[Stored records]
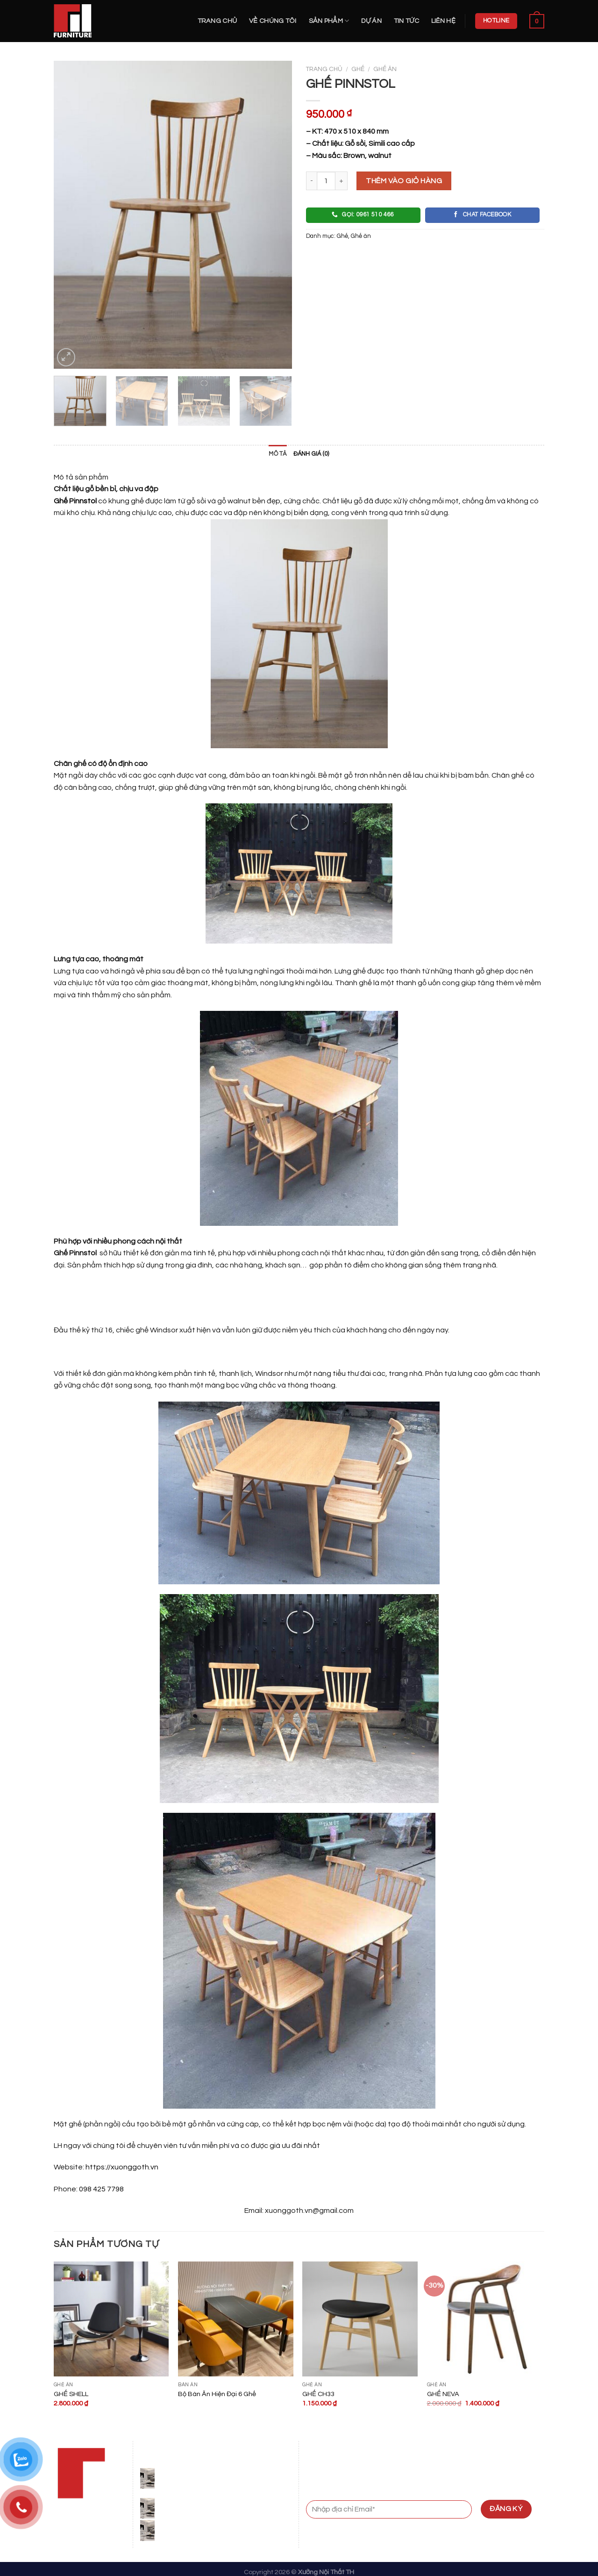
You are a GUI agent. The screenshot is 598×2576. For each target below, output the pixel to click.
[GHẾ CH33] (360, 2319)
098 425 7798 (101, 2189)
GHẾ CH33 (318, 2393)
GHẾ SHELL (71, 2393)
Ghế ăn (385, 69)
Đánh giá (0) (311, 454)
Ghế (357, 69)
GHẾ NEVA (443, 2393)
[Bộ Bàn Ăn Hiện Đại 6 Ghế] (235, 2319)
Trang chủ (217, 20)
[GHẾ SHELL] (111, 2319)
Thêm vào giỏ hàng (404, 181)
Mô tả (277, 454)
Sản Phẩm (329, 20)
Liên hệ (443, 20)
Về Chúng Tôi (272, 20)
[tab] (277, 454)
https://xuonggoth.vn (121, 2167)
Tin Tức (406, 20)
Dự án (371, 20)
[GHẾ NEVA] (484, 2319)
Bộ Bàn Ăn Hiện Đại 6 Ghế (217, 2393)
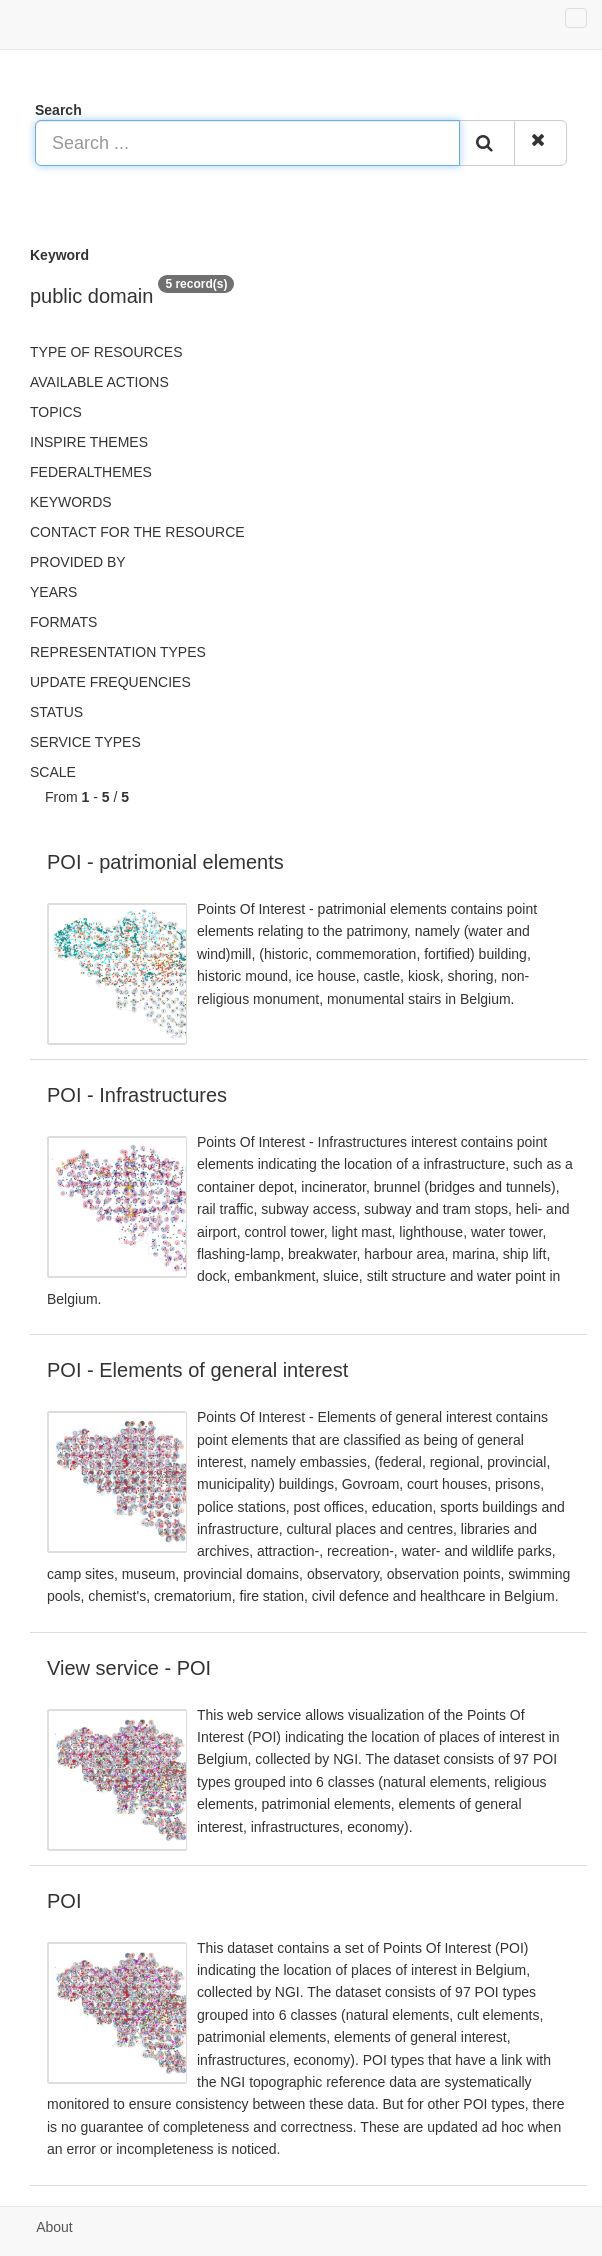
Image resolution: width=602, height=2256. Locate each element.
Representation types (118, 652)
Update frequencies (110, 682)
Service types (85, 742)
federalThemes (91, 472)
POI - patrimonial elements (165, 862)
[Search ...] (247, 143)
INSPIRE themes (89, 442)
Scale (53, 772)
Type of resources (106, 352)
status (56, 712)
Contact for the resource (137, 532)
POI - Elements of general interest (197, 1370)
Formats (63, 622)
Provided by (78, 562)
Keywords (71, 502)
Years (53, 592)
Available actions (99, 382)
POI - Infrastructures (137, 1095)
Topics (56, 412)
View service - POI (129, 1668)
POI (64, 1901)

WHAT YOU SHOULD DO: Please copy the data shown above, line by line and exactly, omitting the images.

ANSWER SECTION:
You are a GUI agent. The screenshot is 598×2576. For each target below, output the pixel to click.
[GHẾ CH33] (360, 2319)
098 425 7798 (101, 2189)
GHẾ CH33 (318, 2393)
GHẾ SHELL (71, 2393)
Ghế ăn (385, 69)
Đánh giá (0) (311, 454)
Ghế (357, 69)
GHẾ NEVA (443, 2393)
[Bộ Bàn Ăn Hiện Đại 6 Ghế] (235, 2319)
Trang chủ (217, 20)
[GHẾ SHELL] (111, 2319)
Thêm vào giỏ hàng (404, 181)
Mô tả (277, 454)
Sản Phẩm (329, 20)
Liên hệ (443, 20)
Về Chúng Tôi (272, 20)
[tab] (277, 454)
https://xuonggoth.vn (121, 2167)
Tin Tức (406, 20)
Dự án (371, 20)
[GHẾ NEVA] (484, 2319)
Bộ Bàn Ăn Hiện Đại 6 Ghế (217, 2393)
Image resolution: width=602, height=2256. Locate each element.
Representation types (118, 652)
Update frequencies (110, 682)
Service types (85, 742)
federalThemes (91, 472)
POI - patrimonial elements (165, 862)
[Search ...] (247, 143)
INSPIRE themes (89, 442)
Scale (53, 772)
Type of resources (106, 352)
status (56, 712)
Contact for the resource (137, 532)
POI - Elements of general interest (197, 1370)
Formats (63, 622)
Provided by (78, 562)
Keywords (71, 502)
Years (53, 592)
Available actions (99, 382)
POI - Infrastructures (137, 1095)
Topics (56, 412)
View service - POI (129, 1668)
POI (64, 1901)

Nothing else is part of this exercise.